Logo of Phnom Penh Post newspaper Phnom Penh Post - Witchdoctor spices up World Cup 94 telethon

Witchdoctor spices up World Cup 94 telethon

Witchdoctor spices up World Cup 94 telethon

K ARAOKE'S night time popularity in Phnom Penh was briefly swept aside by World

Cup 94, to which many youngsters turned their attention.

Vong Poch, a

27-year-old former night guard at Concern and long-time Brazilian supporter,

said he strongly preferred watching the matches live via satellite on the French

CFI channel.

"But the Gods are so unjust to give us midnight to watch the

matches," Poch complained while looking up at the twinkling stars overhead.
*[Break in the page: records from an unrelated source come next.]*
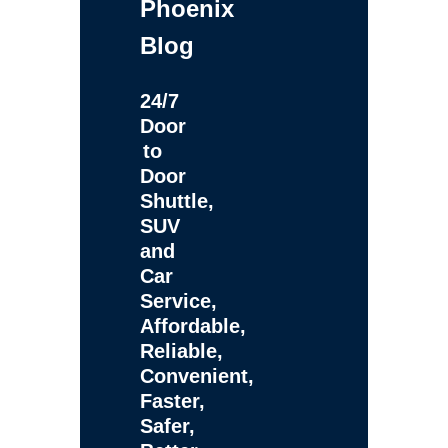
Phoenix
Blog
24/7
Door
to
Door
Shuttle,
SUV
and
Car
Service,
Affordable,
Reliable,
Convenient,
Faster,
Safer,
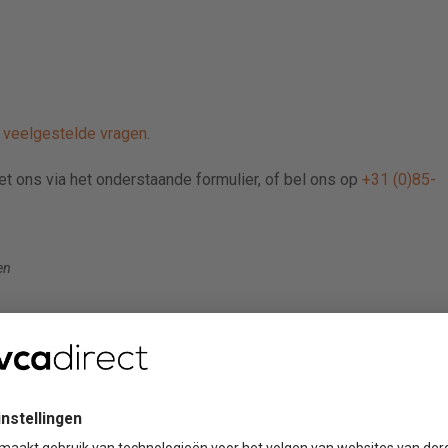
e
veelgestelde vragen
.
met ons via het onderstaande formulier, of bel ons op
+31 (0)85-
en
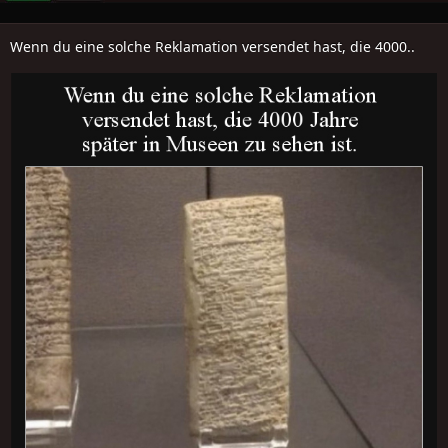
Wenn du eine solche Reklamation versendet hast, die 4000..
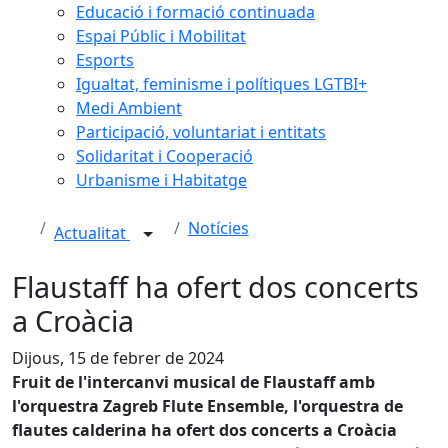
Educació i formació continuada
Espai Públic i Mobilitat
Esports
Igualtat, feminisme i polítiques LGTBI+
Medi Ambient
Participació, voluntariat i entitats
Solidaritat i Cooperació
Urbanisme i Habitatge
Notícies
Actualitat
Flaustaff ha ofert dos concerts
a Croàcia
Dijous, 15 de febrer de 2024
Fruit de l'intercanvi musical de Flaustaff amb
l'orquestra Zagreb Flute Ensemble, l'orquestra de
flautes calderina ha ofert dos concerts a Croàcia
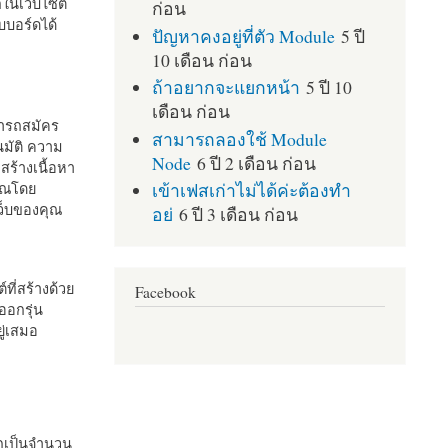
กในเว็บไซต์
ก่อน
บอร์ดได้
ปัญหาคงอยู่ที่ตัว Module
5 ปี
10 เดือน ก่อน
ถ้าอยากจะแยกหน้า
5 ปี 10
เดือน ก่อน
มารถสมัคร
สามารถลองใช้ Module
มัติ ความ
Node
6 ปี 2 เดือน ก่อน
สร้างเนื้อหา
เข้าเฟสเก่าไม่ได้ค่ะต้องทำ
คุณโดย
เว็บของคุณ
อย่
6 ปี 3 เดือน ก่อน
ที่สร้างด้วย
Facebook
ออกรุ่น
ู่เสมอ
กเป็นจำนวน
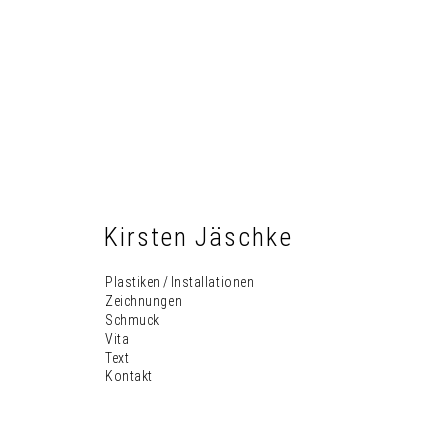
Kirsten Jäschke
Plastiken / Installationen
Zeichnungen
Schmuck
Vita
Text
Kontakt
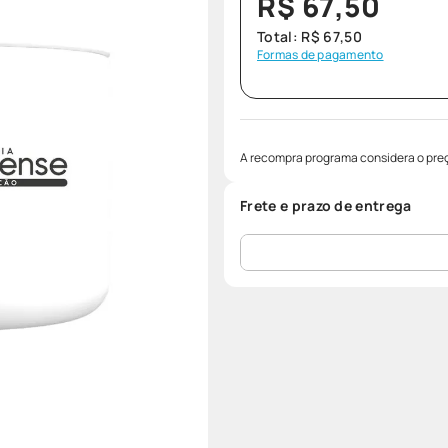
R$
67
,
50
Total:
R$
67
,
50
Formas de pagamento
A recompra programa considera o preç
Frete e prazo de entrega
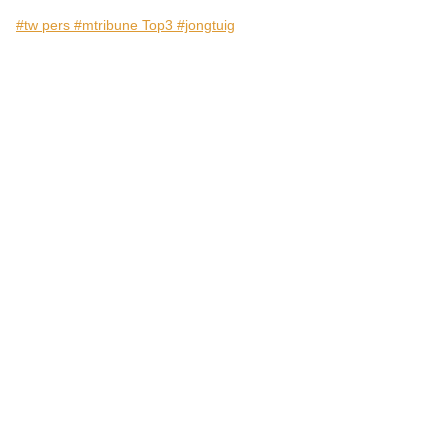
#tw pers #mtribune Top3 #jongtuig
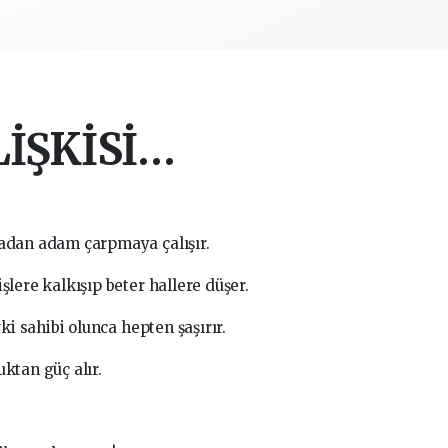
LİŞKİSİ…
madan adam çarpmaya çalışır.
işlere kalkışıp beter hallere düşer.
 sahibi olunca hepten şaşırır.
ktan güç alır.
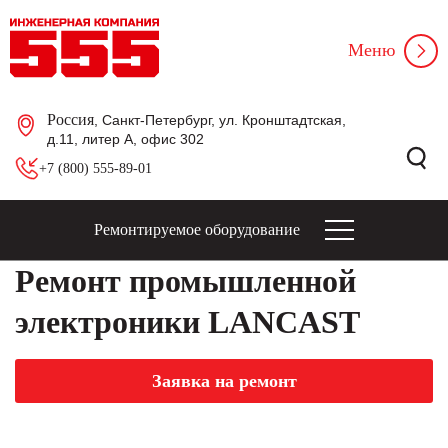
Меню
Россия
, Санкт-Петербург, ул. Кронштадтская,
д.11, литер А, офис 302
+7 (800) 555-89-01
Ремонтируемое оборудование
Ремонт промышленной
электроники LANCAST
Заявка на ремонт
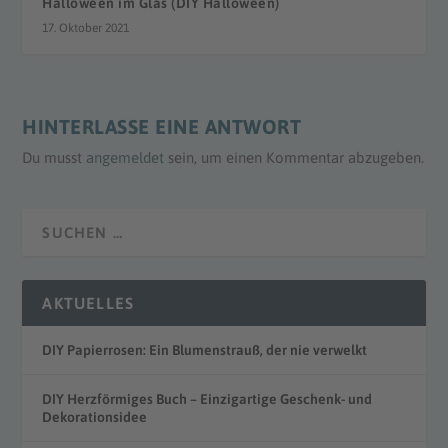
Halloween im Glas (DIY Halloween)
17. Oktober 2021
HINTERLASSE EINE ANTWORT
Du musst
angemeldet
sein, um einen Kommentar abzugeben.
AKTUELLES
DIY Papierrosen: Ein Blumenstrauß, der nie verwelkt
DIY Herzförmiges Buch – Einzigartige Geschenk- und
Dekorationsidee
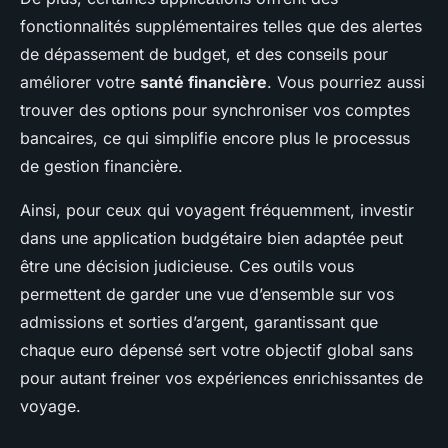
fonctionnalités supplémentaires telles que des alertes
de dépassement de budget, et des conseils pour
améliorer votre
santé financière
. Vous pourriez aussi
trouver des options pour synchroniser vos comptes
bancaires, ce qui simplifie encore plus le processus
de gestion financière.
Ainsi, pour ceux qui voyagent fréquemment, investir
dans une application budgétaire bien adaptée peut
être une décision judicieuse. Ces outils vous
permettent de garder une vue d’ensemble sur vos
admissions et sorties d’argent, garantissant que
chaque euro dépensé sert votre objectif global sans
pour autant freiner vos expériences enrichissantes de
voyage.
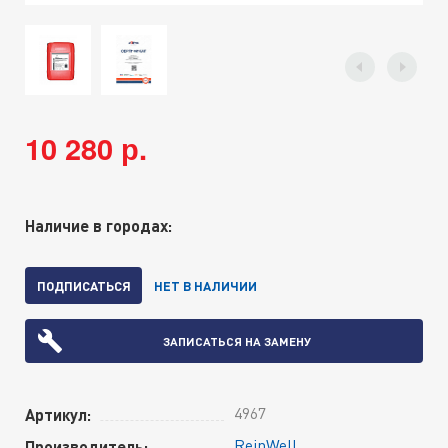
10 280 р.
Наличие в городах:
ПОДПИСАТЬСЯ
НЕТ В НАЛИЧИИ
ЗАПИСАТЬСЯ НА ЗАМЕНУ
4967
Артикул:
ReinWell
Производитель:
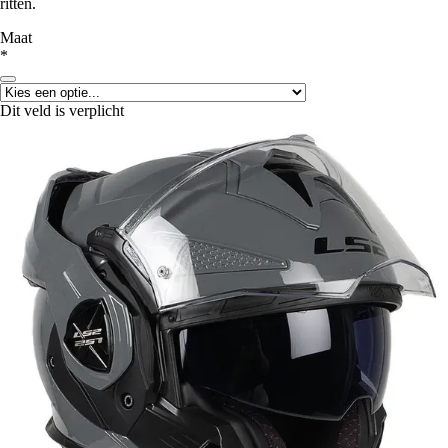
ritten.
Maat
*
Dit veld is verplicht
Poch said he changed his sleeping routine from night to day so that he

could follow the matches on CFI at 11 pm, 2:30 am and 6:30 am. "I was living an

owl's life for a month," he says.

Non-stop cheering and screaming

through the night by Poch and his mates led their annoyed neighbors into

thinking that they were watching something abnormal.

He revealed:" When

we were shouting 'Shoot! Shoot!' people thought we were watching a special video

movie."

Poch described how before the final he dreamt Brazil would beat

Italy in a penalty shoot-out. He said: "I accidentally kicked my sleeping friend

off the bed in the excitement."

Poch's orphanage mate, 21-year-old Tep

Sok, believing more in fate than ability, decided to cheer for the Bulgarian

side after he read in a local newspaper a Chinese witchdoctor's prediction the

'red shirt team' would be the 15th World Cup champions.

After the

red-shirted Bulgarians put the German and Argentine teams out, Sok's pride and

trust in the witchdoctor traveled to such a high point that he promised his

friends he would burn his mosquito net if Bulgaria ever lost. After Bulgaria

lost to Italy his friends settled for Sok sleeping a night outside.

But

Sok says his friends' comments were stinging. One friend laughingly mocked: "You

said the red-shirt team would win, but now they've lost. Now only the referee is

wearing the red shirt, but how can a referee win or lose?"

But Sok still

adhered to the witchdoctor's failed forecast and turned to blaming Bulgaria's

defeat on the white shirts they had worn in previous matches.

German

supporter Noy Chhomya said he only watched the start and end of matches and

slept through the middle. He said: "If I also followed the middle part I would

surely have died from lack of sleep."

Chhomya was surprised by the

strength of the Bulgarians and expressed great regret over his team's

defeat.

Friends tried to comfort Chhomya with the local football fans

saying: "We cannot foresee the round ball."

Chhomya replied: "But a

football never is square, not even in America."

Tang Phat, 28, said he

did not particularly favor any teams but preferred to concentrate on prominent

players from different countries.

He said: "I mainly focused on the

ability of some champions, including Italy's number 10, Bulgaria's number 10,

Russia's number 9 and Brazil's number 11, together with the American, Swedish

and Nigerian goal-keepers.

"I was forced to watch the IBC channel because

it came up clearest on my screen even though I hated the many boring

advertisements which kept interrupting the games.

"The state-run channel

was very fuzzy. It was appropriate the Brazilian team won the cup but I was not

satisfied with the neutrality of some of the referees."